De lo que no cabe duda es de que unos directivos se alinean con posturas restrictivas, que reclaman limitaciones para que otros no puedan hacer lo que ellos no desean llevar a cabo por propia decisión en el seno de sus empresas. Ciertamente que nadie les obliga a modificar su política, pero no les basta con eso, sino que apuestan porque, ya que ellos no quieren utilizar la posibilidad de apertura, que ésta les sea negada a los que sí lo desean. Otros directivos, por el contrario, apuestan porque los grados de libertad de actuación sean crecientes, restringiendo la actuación administrativa a las situaciones en las que, precisamente en el uso de esa libertad, exista riesgo para la libre competencia. Desearían que en el comercio no hubiera otras restricciones que las comunes al resto de los sectores. Todos son directivos, pero sus opiniones están encontradas por la simple razón de que el enfoque del asunto que nos ocupa no se realiza desde el análisis de los principios y sí de las consecuencias esperadas, indudablemente económicas, para los diferentes proyectos empresariales en lo que se desarrollan sus actividades. En muchos casos bastaría un simple cambio de puesto de trabajo para que se invirtieran las posiciones defendidas.

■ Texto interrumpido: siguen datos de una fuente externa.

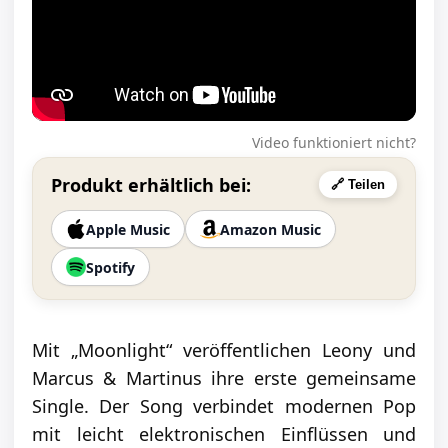
Video funktioniert nicht?
Produkt erhältlich bei:
🔗 Teilen
Apple Music
Amazon Music
Spotify
Mit „Moonlight“ veröffentlichen Leony und
Marcus & Martinus ihre erste gemeinsame
Single. Der Song verbindet modernen Pop
mit leicht elektronischen Einflüssen und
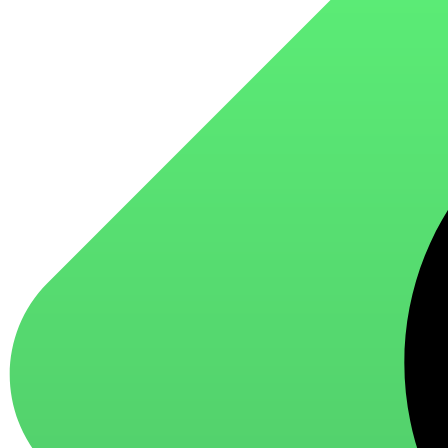
для стекол и зеркал
для ароматизации и нейтрализации запахов
для мытья посуды
для стирки и ухода за тканями
для ковров и текстильных изделий
специализированные чистящие средства
универсальные чистящие средства
дезинфицирующие средства
Автохимия и автокосметика
автоэмали
аэрозольные смазки
полироли для пластика
очистители салона
очистители двигателя
очистители тормозов
Материалы для зимних работ
краски для штукатурки
эмали для металла
грунтовки
пропитки для древесины
противогололедный реагент
пены и клеи
Новинки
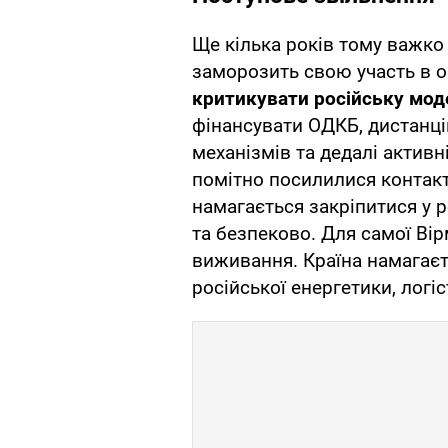
Ще кілька років тому важко
заморозить свою участь в о
критикувати російську мод
фінансувати ОДКБ, дистанці
механізмів та дедалі актив
помітно посилилися контакт
намагається закріпитися у р
та безпеково. Для самої Вірм
виживання. Країна намагаєт
російської енергетики, логіс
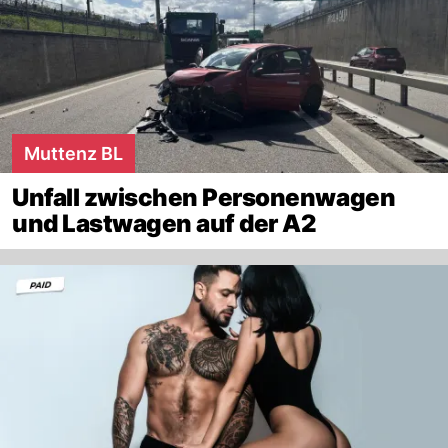
Muttenz BL
Unfall zwischen Personenwagen
und Lastwagen auf der A2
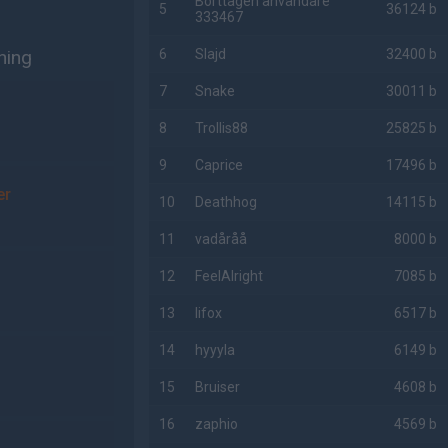
Borttagen användare
5
36124 b
333467
ning
6
Slajd
32400 b
7
Snake
30011 b
8
Trollis88
25825 b
9
Caprice
17496 b
er
10
Deathhog
14115 b
11
vadåråå
8000 b
12
FeelAlright
7085 b
13
lifox
6517 b
14
hyyyla
6149 b
15
Bruiser
4608 b
16
zaphio
4569 b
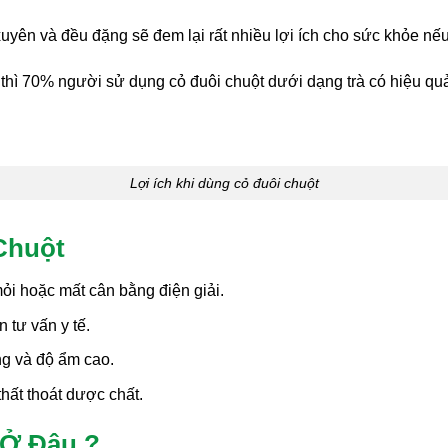
xuyên và đều đặng sẽ đem lại rất nhiều lợi ích cho sức khỏe n
hì 70% người sử dụng cỏ đuôi chuột dưới dạng trà có hiệu quả
Lợi ích khi dùng cỏ đuôi chuột
Chuột
ỏi hoặc mất cân bằng điện giải.
 tư vấn y tế.
ng và độ ẩm cao.
hất thoát dược chất.
 Ở Đâu ?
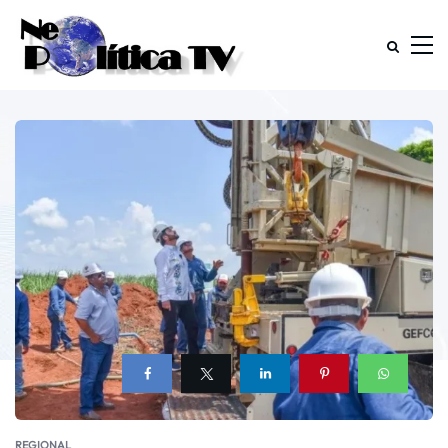
REGIONAL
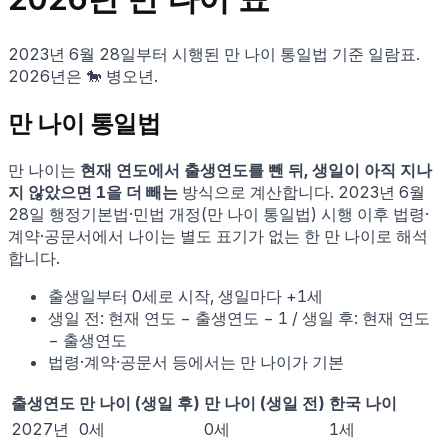
2023년 6월 28일부터 시행된 만 나이 통일법 기준 일람표.
2026
년은
🐎
병오
년.
만 나이 통일법
만 나이는
현재 연도에서 출생연도를 뺀 뒤, 생일이 아직 지나
지 않았으면 1을 더 빼는
방식으로 계산합니다. 2023년 6월
28일 행정기본법·민법 개정(만 나이 통일법) 시행 이후 법령·
계약·공문서에서 나이는 별도 표기가 없는 한 만 나이로 해석
합니다.
출생일부터 0세로 시작, 생일마다 +1세
생일 전: 현재 연도 − 출생연도 − 1 / 생일 후: 현재 연도
− 출생연도
법령·계약·공문서 등에서는 만 나이가 기본
출생연도
만 나이 (생일 후)
만 나이 (생일 전)
한국 나이
2027
년
0
세
0
세
1
세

Habiendo participado durante muchos años en el corazón de estos debates, sin haber obviado jamás la oportunidad de aportar mi reflexión, por muy hostil que fuera el entorno, creo que cuando se plantea un asunto como el de los horarios, se pone en cuestión algo mucho más profundo cual es el principio de libertad de la actuación empresarial. Las restricciones, las limitaciones, tienen siempre un claro contenido proteccionista que se contrapone a la clave del funcionamiento del mercado, es decir, a la competencia. Proteger lo establecido es lo más cómodo para los ya existentes, pero desincentiva la búsqueda de fórmulas nuevas que puedan restar un mejor servicio a mejores precios, motor que explica la evolución del mercado, y de los otros sectores, a lo largo del tiempo. A pesar de todo, esas nuevas fórmulas se instalarán y resultarán, por suerte, incontrolables, porque ¿me quieren decir qué horarios van a implantar para el comercio electrónico? Muchos de los directivos que se oponen a la libertad de horarios, o a su ampliación, actúan con una doble moral, que se evidencia dando un simple paseo por las calles de la ciudad o del pueblo una mañana de domingo. Verán establecimientos abiertos independientemente de que sea o no uno de los días permitidos. Por cierto, esta situación es conocida y consentida, por todas las Administraciones.
Surge también a lo largo del debate la referencia a si el consumidor tiene o no posibilidades de hacer sus compras con unos u otros horarios. Vuelve a ser un falso debate, porque bastaría con que un sólo consumidor deseara comprar cualquier día a cualquier hora y un establecimiento estuviera dispuesto a suministrarle, teniendo trabajadores que libremente aceptaran las condiciones, para justificar la apertura. En este conflicto entre opiniones directivas confrontadas, no parece difícil intuir quienes serán los que a largo plazo alcanzarán el éxito en el desarrollo de sus empresas.